Where has all the Malware gone?
2015 has been the year of a series of major down trends of malware infections. The largest contributor in the decline of infections is based on a few significant factors. The hay days of exploit kits and Java 0-days seems to be at an all time low for the first time since 2010. Exploit kits such as Blackhole, Cool Exploit Kit, Fiesta, Sweet Orange, Popads and Styx have all been effectively eliminated. The writer of the most successful and prevalent exploit kits of all time (Blackhole & Cool Exploit Kit) known as Paunch was arrested in October of 2013 by Russian agents which began the beginning of what seems to be a fading industry. Exploit kits resulted in 76% of all malware infections from 2011 to 2013 with Java being the most common infection vector followed by Flash, PDF, Silverlight and Internet Explorer vulnerabilities.
The most common and profitable malware threats from 2010 to 2013 were TDL, ZeroAccess, ZeuS and FakeAV. The ZeroAccess group was reported to have been earning as much as $20 million dollars a month at its peak until they were finally shut down and dismantled by the FBI with help from some other worldwide agencies and independent security firms. Gameover ZeuS was a banking trojan that the FBI was able to destroy, however the source code for the malware was leaked and there have been many variants created but campaigns has trailed off as domain name algorithms have been able to sinkhole a lot of their domain names before they have had a chance of doing any damage and “calling home” with user banking credentials. The TDL group seems to have made it out while they were ahead without being locked up. TDL can be considered one of the most successful malware threats of all time. It has been rumored that the group got out of the game after earning as much as $175 million dollars with most of their holdings being in bitcoins making it virtually untouchable.

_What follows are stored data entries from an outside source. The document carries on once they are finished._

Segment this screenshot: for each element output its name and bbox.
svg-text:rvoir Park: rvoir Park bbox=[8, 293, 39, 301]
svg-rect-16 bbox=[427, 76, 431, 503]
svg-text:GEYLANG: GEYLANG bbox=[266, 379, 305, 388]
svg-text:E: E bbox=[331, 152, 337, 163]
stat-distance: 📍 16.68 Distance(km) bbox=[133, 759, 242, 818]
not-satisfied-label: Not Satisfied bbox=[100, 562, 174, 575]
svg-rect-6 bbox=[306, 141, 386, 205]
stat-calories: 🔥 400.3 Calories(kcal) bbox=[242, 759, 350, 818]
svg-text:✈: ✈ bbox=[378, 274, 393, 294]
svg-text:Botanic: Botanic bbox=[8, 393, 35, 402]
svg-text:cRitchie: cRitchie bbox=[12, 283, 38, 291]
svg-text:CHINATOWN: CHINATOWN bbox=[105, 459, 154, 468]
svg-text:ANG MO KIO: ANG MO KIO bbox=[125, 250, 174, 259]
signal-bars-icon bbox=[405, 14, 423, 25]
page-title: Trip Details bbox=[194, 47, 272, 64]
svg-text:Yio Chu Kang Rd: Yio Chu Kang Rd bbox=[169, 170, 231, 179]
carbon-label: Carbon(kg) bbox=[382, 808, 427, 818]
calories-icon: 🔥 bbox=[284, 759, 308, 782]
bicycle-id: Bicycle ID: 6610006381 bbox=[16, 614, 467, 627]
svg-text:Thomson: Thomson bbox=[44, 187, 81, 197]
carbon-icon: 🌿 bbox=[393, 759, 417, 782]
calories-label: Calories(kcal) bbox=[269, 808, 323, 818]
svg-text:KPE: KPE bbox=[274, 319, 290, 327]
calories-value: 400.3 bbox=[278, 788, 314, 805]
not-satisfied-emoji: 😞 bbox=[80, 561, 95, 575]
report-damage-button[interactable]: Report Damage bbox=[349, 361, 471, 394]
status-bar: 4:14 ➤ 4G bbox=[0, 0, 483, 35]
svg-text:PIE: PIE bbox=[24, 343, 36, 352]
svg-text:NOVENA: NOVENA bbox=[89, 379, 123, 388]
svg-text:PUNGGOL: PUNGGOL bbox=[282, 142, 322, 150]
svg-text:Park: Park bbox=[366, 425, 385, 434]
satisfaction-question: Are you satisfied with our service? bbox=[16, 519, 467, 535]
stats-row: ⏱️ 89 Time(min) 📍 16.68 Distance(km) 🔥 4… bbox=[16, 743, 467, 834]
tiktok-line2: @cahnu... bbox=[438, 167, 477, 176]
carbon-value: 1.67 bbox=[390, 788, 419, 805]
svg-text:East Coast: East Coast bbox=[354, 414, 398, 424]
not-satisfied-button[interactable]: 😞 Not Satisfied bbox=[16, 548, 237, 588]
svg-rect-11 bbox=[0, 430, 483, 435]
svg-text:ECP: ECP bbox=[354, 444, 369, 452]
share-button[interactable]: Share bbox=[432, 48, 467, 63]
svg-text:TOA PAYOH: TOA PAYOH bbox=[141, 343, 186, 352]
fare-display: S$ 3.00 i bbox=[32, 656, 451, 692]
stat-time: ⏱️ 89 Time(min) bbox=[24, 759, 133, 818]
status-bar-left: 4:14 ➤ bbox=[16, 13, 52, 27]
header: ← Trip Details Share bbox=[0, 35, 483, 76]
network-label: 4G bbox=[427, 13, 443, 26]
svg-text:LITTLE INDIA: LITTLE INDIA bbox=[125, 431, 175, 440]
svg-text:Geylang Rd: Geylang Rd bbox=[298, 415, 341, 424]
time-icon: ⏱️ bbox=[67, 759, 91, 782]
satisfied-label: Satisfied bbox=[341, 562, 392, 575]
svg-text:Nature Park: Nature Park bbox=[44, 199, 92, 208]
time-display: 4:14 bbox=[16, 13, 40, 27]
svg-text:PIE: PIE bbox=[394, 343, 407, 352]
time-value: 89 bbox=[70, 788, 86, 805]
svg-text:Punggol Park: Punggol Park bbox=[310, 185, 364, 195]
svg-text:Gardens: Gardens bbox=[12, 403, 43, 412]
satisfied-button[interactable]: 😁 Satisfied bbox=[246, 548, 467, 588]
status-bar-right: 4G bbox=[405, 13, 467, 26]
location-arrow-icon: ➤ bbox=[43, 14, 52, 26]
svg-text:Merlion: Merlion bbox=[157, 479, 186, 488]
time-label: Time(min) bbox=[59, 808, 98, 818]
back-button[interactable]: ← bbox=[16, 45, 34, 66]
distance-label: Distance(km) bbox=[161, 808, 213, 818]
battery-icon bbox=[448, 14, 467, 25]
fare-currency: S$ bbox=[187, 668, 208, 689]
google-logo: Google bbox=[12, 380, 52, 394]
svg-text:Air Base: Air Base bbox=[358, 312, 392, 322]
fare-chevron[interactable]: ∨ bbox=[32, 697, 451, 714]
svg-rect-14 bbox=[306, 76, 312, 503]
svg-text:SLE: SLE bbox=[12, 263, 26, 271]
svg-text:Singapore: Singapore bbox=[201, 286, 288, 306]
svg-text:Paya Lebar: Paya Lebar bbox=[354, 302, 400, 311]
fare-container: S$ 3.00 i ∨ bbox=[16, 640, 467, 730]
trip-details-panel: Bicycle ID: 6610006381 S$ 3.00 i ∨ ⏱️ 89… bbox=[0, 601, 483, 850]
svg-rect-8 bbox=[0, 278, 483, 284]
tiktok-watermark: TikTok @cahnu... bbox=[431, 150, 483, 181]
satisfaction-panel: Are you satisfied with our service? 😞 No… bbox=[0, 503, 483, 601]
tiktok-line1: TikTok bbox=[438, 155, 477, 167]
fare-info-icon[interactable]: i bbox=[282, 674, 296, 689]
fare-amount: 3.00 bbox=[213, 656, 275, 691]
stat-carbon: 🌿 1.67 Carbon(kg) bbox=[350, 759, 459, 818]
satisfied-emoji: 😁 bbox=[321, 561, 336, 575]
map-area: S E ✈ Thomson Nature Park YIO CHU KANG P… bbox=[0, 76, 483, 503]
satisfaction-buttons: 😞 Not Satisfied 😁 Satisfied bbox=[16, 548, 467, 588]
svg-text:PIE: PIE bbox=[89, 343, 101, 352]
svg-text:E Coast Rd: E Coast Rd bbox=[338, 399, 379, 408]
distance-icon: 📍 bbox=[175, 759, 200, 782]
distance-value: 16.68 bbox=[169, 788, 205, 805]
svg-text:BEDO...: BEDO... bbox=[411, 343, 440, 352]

FakeAV campaigns come and go but have not been sustained like some of its predecessors.
Since the days of Paunch there have been many exploit kits that have come and gone, 2015 marked the age of Angler Exploit Kit, Neutrino and Nuclear delivering various Ransomware variants such as CryptoWall, AlphaCrypt and CryptoLocker which encrypt user hard drive data and hold it for ransom, typically for around $200 which a surprising amount of infected users paying the ransom and most variants actually decrypting and returning the data to the user. Fairly interesting, the crimeware bosses trying to protect the integrity of their brand by returning data in the hopes that the word will spread and more infected users will pay up. The most common type of malware being delivered is monetized by click fraud which loads ads on an infected users computer in the hopes of constant exposure will generate significant revenue. Powelicks, a click fraud variant was rumored to have been earning over $10,000 a day from ad clicking.
The Angler Exploit Kit group has been dismantled and shut down as of October 2015 open source reports and limited sightings of other exploit kits have been appearing on and off. The most common infection vector of 2015 has been through social engineering in the form of spam e-mail. Kuluoz was the number one delivered type of malware until it too was also shut down in early 2015.
Most of the remaining malware infrastructure has moved on from malware and switched to safer methods of revenue generation. A large portion of the IP ranges are now hosting porn sites and sending out spam e-mails .
Will another crimeboss family take over the malware industry? Who knows what 2016 holds, increased user awareness and a surge in cyber security companies has led to many businesses deploying IDS/IPS systems, HBSS and Anti-Virus solutions as well as patch management focus which has left less available vulnerable applications exposed online to be exploited. Windows also has pushed out another product that has helped eliminate the success of exploitation attempts known as The Enhanced Mitigation Experience Toolkit (EMET) which is a utility that helps prevent vulnerabilities in software from being successfully exploited. EMET achieves this goal by using security mitigation technologies.
The new trends and malware campaigns are focusing on smartphones and tablets which are typically very exposed at this time. The next generation of smartphones will most likely counter this by including anti-virus and other protections built in and enabled by default. Who knows what the future holds.